◆ **What the task asks**:
Looking at the records below, state how many lines include the string "cerimonie" and add nothing further.

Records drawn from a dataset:
┌────────

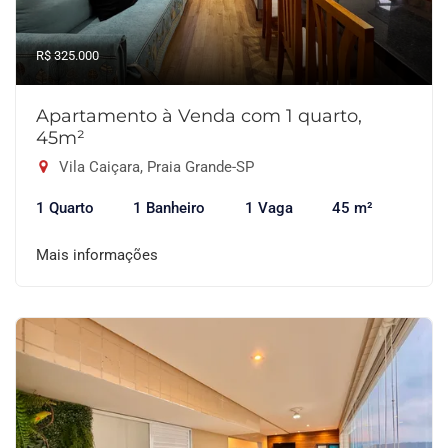
R$ 325.000
Apartamento à Venda com 1 quarto,
45m²
Vila Caiçara, Praia Grande-SP
1 Quarto
1 Banheiro
1 Vaga
45 m²
Mais informações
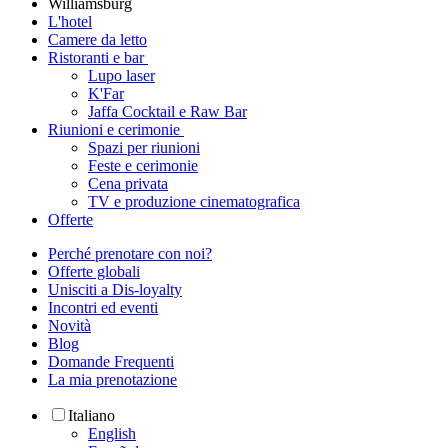
Williamsburg
L'hotel
Camere da letto
Ristoranti e bar
Lupo laser
K'Far
Jaffa Cocktail e Raw Bar
Riunioni e cerimonie
Spazi per riunioni
Feste e cerimonie
Cena privata
TV e produzione cinematografica
Offerte
Perché prenotare con noi?
Offerte globali
Unisciti a Dis-loyalty
Incontri ed eventi
Novità
Blog
Domande Frequenti
La mia prenotazione
Italiano
English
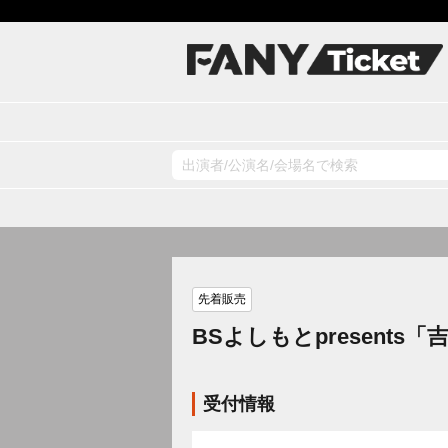
先着販売
BSよしもとpresents
受付情報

└────────

◆ **Answer to this task**:
2